PROBLEM TO WORK ON:
Go through the entries below and print, exactly, the lines starting at the one with "are not with" and ending at the one with "view, plus the", keeping both ends and no others.

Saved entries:
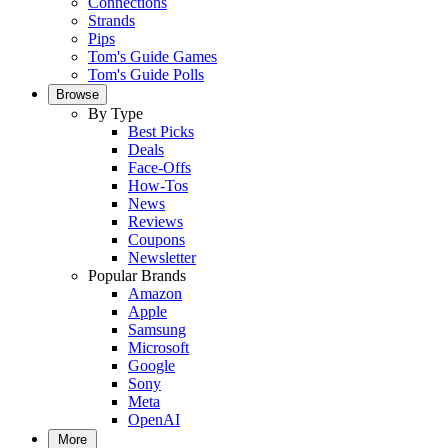
Connections
Strands
Pips
Tom's Guide Games
Tom's Guide Polls
Browse
By Type
Best Picks
Deals
Face-Offs
How-Tos
News
Reviews
Coupons
Newsletter
Popular Brands
Amazon
Apple
Samsung
Microsoft
Google
Sony
Meta
OpenAI
More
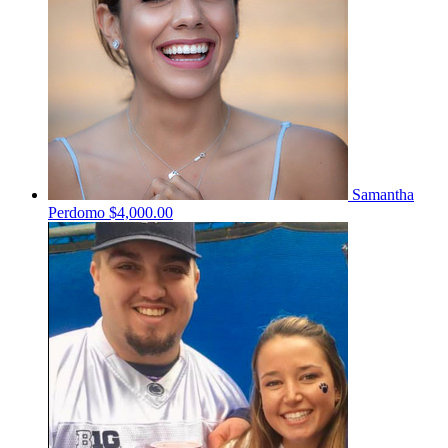
Samantha
Perdomo
$4,000.00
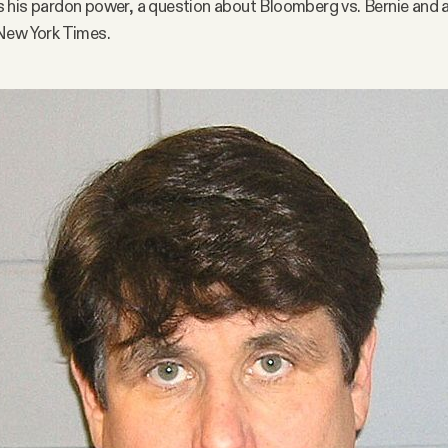
 his pardon power, a question about Bloomberg vs. Bernie and a
New York Times.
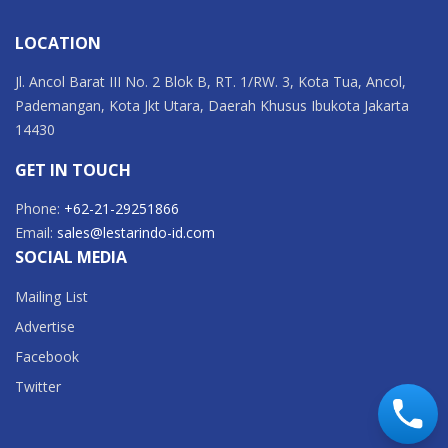
LOCATION
Jl. Ancol Barat III No. 2 Blok B, RT. 1/RW. 3, Kota Tua, Ancol,
Pademangan, Kota Jkt Utara, Daerah Khusus Ibukota Jakarta
14430
GET IN TOUCH
Phone:
+62-21-29251866
Email:
sales@lestarindo-id.com
SOCIAL MEDIA
Mailing List
Advertise
Facebook
Twitter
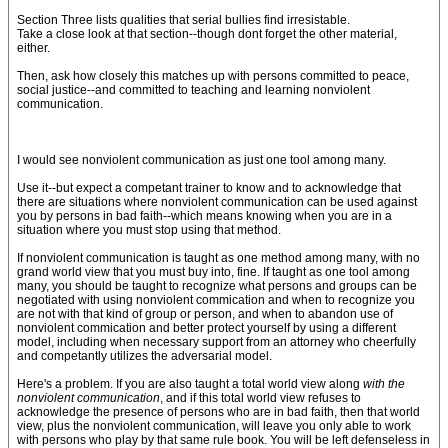
Section Three lists qualities that serial bullies find irresistable.
Take a close look at that section--though dont forget the other material,
either.
Then, ask how closely this matches up with persons committed to peace,
social justice--and committed to teaching and learning nonviolent
communication.
I would see nonviolent communication as just one tool among many.
Use it--but expect a competant trainer to know and to acknowledge that
there are situations where nonviolent communication can be used against
you by persons in bad faith--which means knowing when you are in a
situation where you must stop using that method.
If nonviolent communication is taught as one method among many, with no
grand world view that you must buy into, fine. If taught as one tool among
many, you should be taught to recognize what persons and groups can be
negotiated with using nonviolent commication and when to recognize you
are not with that kind of group or person, and when to abandon use of
nonviolent commication and better protect yourself by using a different
model, including when necessary support from an attorney who cheerfully
and competantly utilizes the adversarial model.
Here's a problem. If you are also taught a total world view along
with the
nonviolent communication
, and if this total world view refuses to
acknowledge the presence of persons who are in bad faith, then that world
view, plus the nonviolent communication, will leave you only able to work
with persons who play by that same rule book. You will be left defenseless in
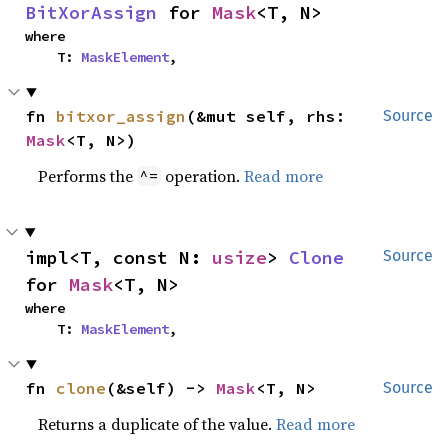
BitXorAssign
 for 
Mask
<T, N>
where

    T: 
MaskElement
,
fn 
bitxor_assign
(&mut self, rhs: 
Source
Mask
<T, N>)
Performs the
operation.
Read more
^=
impl<T, const N: 
usize
> 
Clone
Source
for 
Mask
<T, N>
where

    T: 
MaskElement
,
fn 
clone
(&self) -> 
Mask
<T, N>
Source
Returns a duplicate of the value.
Read more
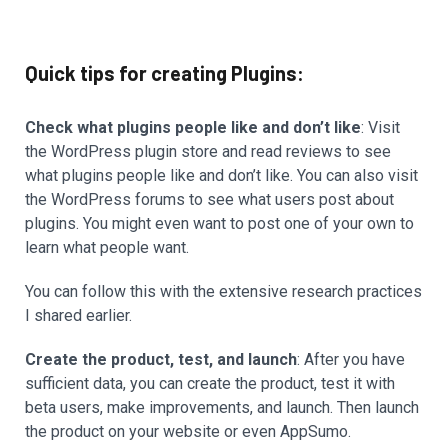
Quick tips for creating Plugins:
Check what plugins people like and don’t like
: Visit
the WordPress plugin store and read reviews to see
what plugins people like and don’t like. You can also visit
the WordPress forums to see what users post about
plugins. You might even want to post one of your own to
learn what people want.
You can follow this with the extensive research practices
I shared earlier.
Create the product, test, and launch
: After you have
sufficient data, you can create the product, test it with
beta users, make improvements, and launch. Then launch
the product on your website or even AppSumo.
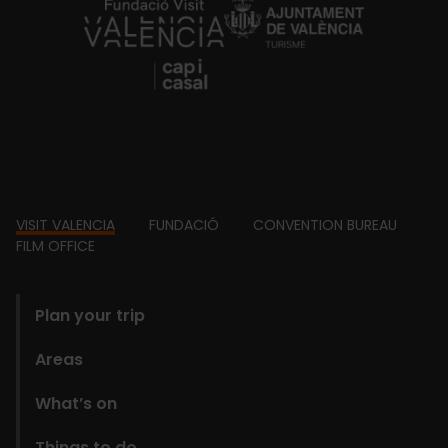
https://fundacion.visitvalencia.com/
Footer
VISIT VALENCIA
FUNDACIÓ
CONVENTION BUREAU
FILM OFFICE
domains
Plan your trip
Areas
What’s on
Things to do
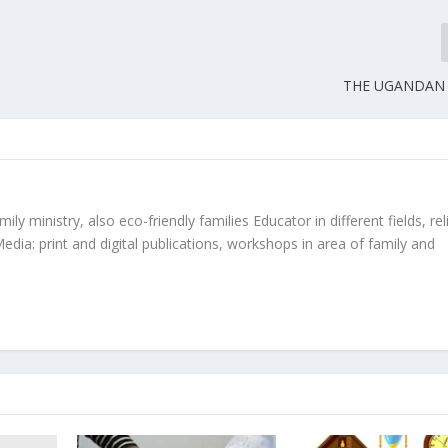
THE UGANDAN
ly ministry, also eco-friendly families Educator in different fields, rel
edia: print and digital publications, workshops in area of family and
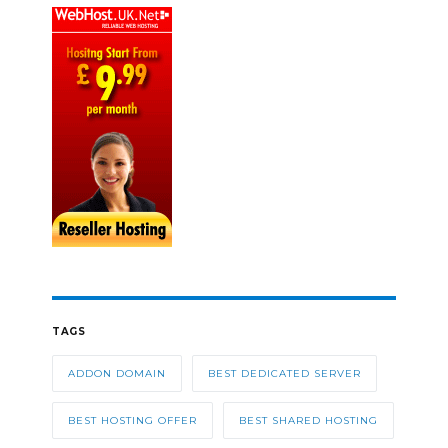
TAGS
ADDON DOMAIN
BEST DEDICATED SERVER
BEST HOSTING OFFER
BEST SHARED HOSTING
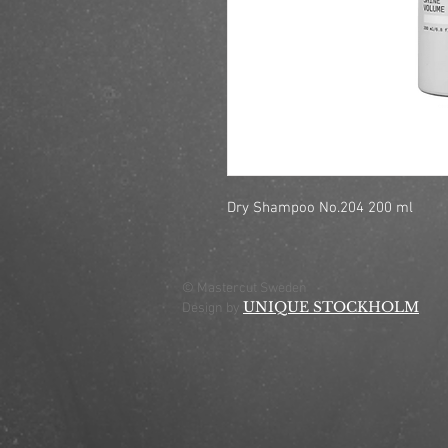
Dry Shampoo No.204 200 ml
© Mastercut Sweden
UNIQUE STOCKHOLM
Design by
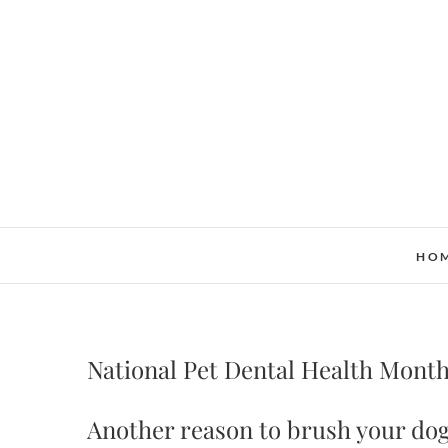
Skip
to
content
HO
National Pet Dental Health Mont
Another reason to brush your dog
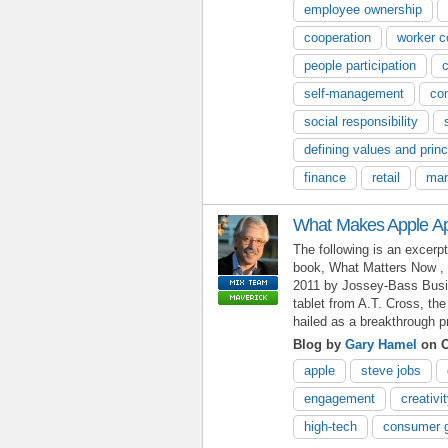
employee ownership
cooperation
worker c
people participation
self-management
co
social responsibility
defining values and princ
finance
retail
man
What Makes Apple A
The following is an excerp
book, What Matters Now , 
2011 by Jossey-Bass Busin
tablet from A.T. Cross, t
hailed as a breakthrough p
Blog by
Gary Hamel
on O
apple
steve jobs
engagement
creativi
high-tech
consumer 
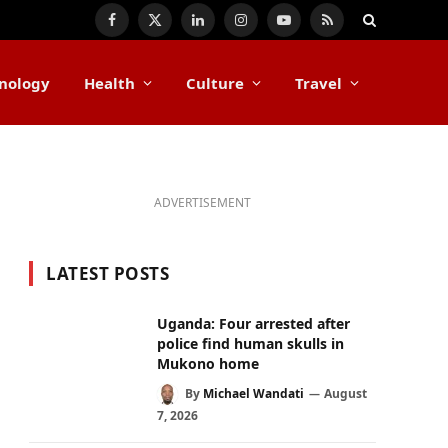
Facebook
X
LinkedIn
Instagram
YouTube
RSS
(Twitter)
nology
Health
Culture
Travel
ADVERTISEMENT
LATEST POSTS
Uganda: Four arrested after
police find human skulls in
Mukono home
By
Michael Wandati
August
7, 2026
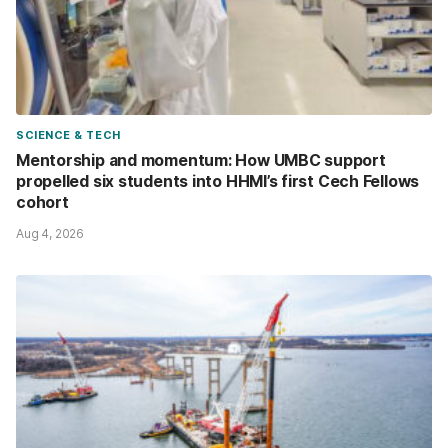
SCIENCE & TECH
Mentorship and momentum: How UMBC support
propelled six students into HHMI’s first Cech Fellows
cohort
Aug 4, 2026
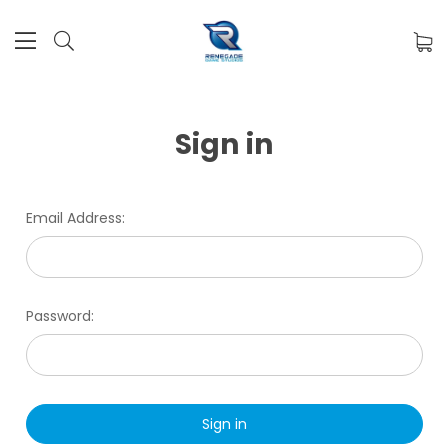
Sign in
Email Address:
Password:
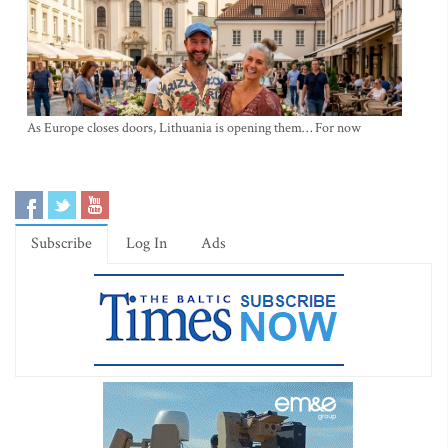
As Europe closes doors, Lithuania is opening them… For now
Subscribe
Log In
Ads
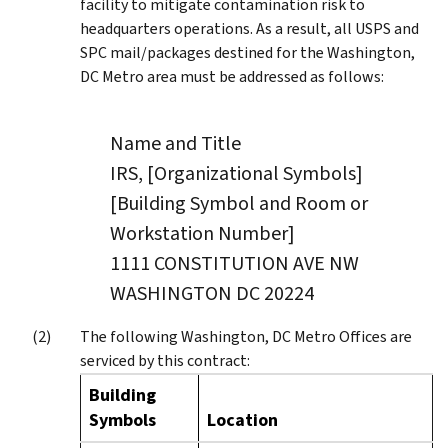
facility to mitigate contamination risk to
headquarters operations. As a result, all USPS and
SPC mail/packages destined for the Washington,
DC Metro area must be addressed as follows:
Name and Title
IRS, [Organizational Symbols]
[Building Symbol and Room or
Workstation Number]
1111 CONSTITUTION AVE NW
WASHINGTON DC 20224
The following Washington, DC Metro Offices are
serviced by this contract:
Building
Symbols
Location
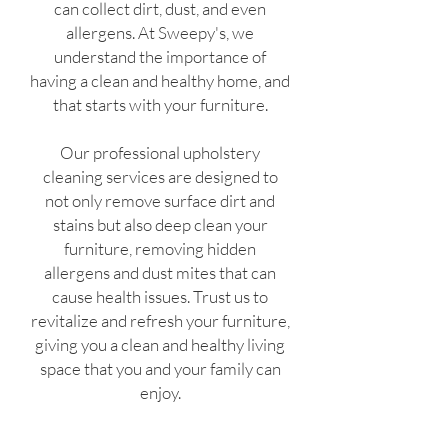
can collect dirt, dust, and even
allergens. At Sweepy's, we
understand the importance of
having a clean and healthy home, and
that starts with your furniture.
Our professional upholstery
cleaning services are designed to
not only remove surface dirt and
stains but also deep clean your
furniture, removing hidden
allergens and dust mites that can
cause health issues. Trust us to
revitalize and refresh your furniture,
giving you a clean and healthy living
space that you and your family can
enjoy.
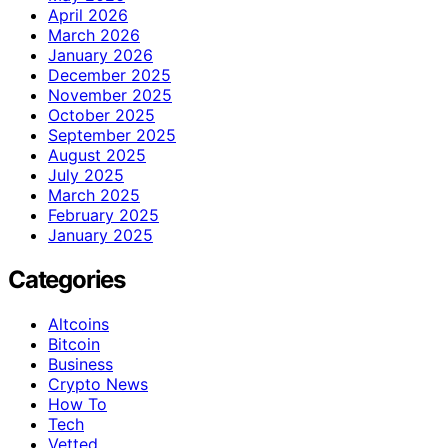
April 2026
March 2026
January 2026
December 2025
November 2025
October 2025
September 2025
August 2025
July 2025
March 2025
February 2025
January 2025
Categories
Altcoins
Bitcoin
Business
Crypto News
How To
Tech
Vetted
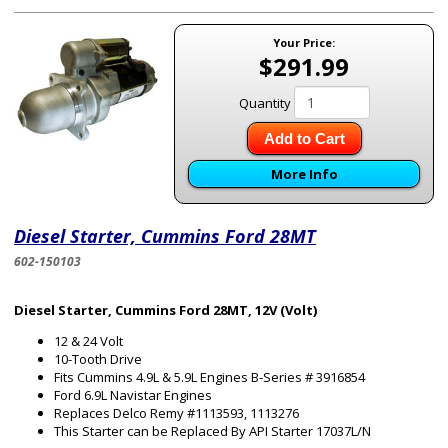
Your Price:
$291.99
Quantity
Add to Cart
More Info
Diesel Starter, Cummins Ford 28MT
602-150103
Diesel Starter, Cummins Ford 28MT, 12V (Volt)
12 & 24 Volt
10-Tooth Drive
Fits Cummins 4.9L & 5.9L Engines B-Series # 3916854
Ford 6.9L Navistar Engines
Replaces Delco Remy #1113593, 1113276
This Starter can be Replaced By API Starter 17037L/N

SOLUTION TO THIS PROBLEM:
are not with that kind of group or person, and when to abandon use of
nonviolent commication and better protect yourself by using a different
model, including when necessary support from an attorney who cheerfully
and competantly utilizes the adversarial model.
Here's a problem. If you are also taught a total world view along
with the
nonviolent communication
, and if this total world view refuses to
acknowledge the presence of persons who are in bad faith, then that world
view, plus the nonviolent communication, will leave you only able to work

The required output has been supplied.